**Assignment**
Your copy should repeat the data that follows exactly and contain no image.

[Records from a dataset]
• • •
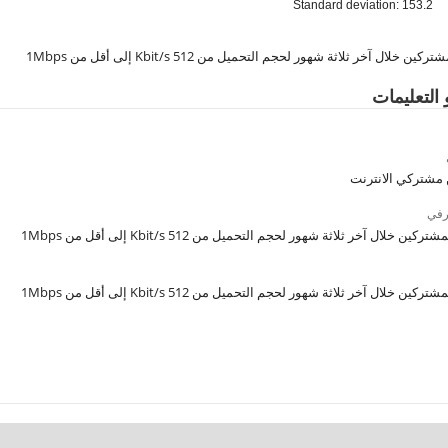
Standard deviation: 153.2
ن خلال آخر ثلاثة شهور لحجم التحميل من 512 Kbit/s إلى أقل من 1Mbps
 التعليمات
 مشتركي الانترنت
رفي
ين خلال آخر ثلاثة شهور لحجم التحميل من 512 Kbit/s إلى أقل من 1Mbps
ين خلال آخر ثلاثة شهور لحجم التحميل من 512 Kbit/s إلى أقل من 1Mbps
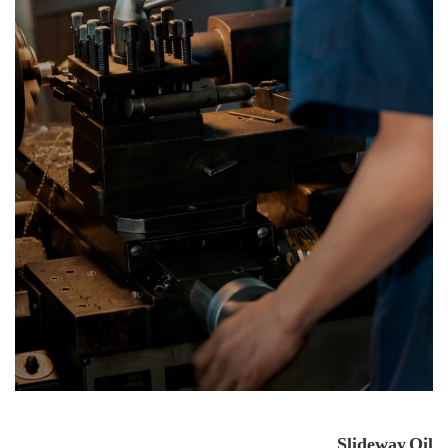
Slideway Oil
• • •
**Finished task**
Standard deviation: 153.2
ن خلال آخر ثلاثة شهور لحجم التحميل من 512 Kbit/s إلى أقل من 1Mbps
 التعليمات
 مشتركي الانترنت
رفي
ين خلال آخر ثلاثة شهور لحجم التحميل من 512 Kbit/s إلى أقل من 1Mbps
ين خلال آخر ثلاثة شهور لحجم التحميل من 512 Kbit/s إلى أقل من 1Mbps
Slideway Oil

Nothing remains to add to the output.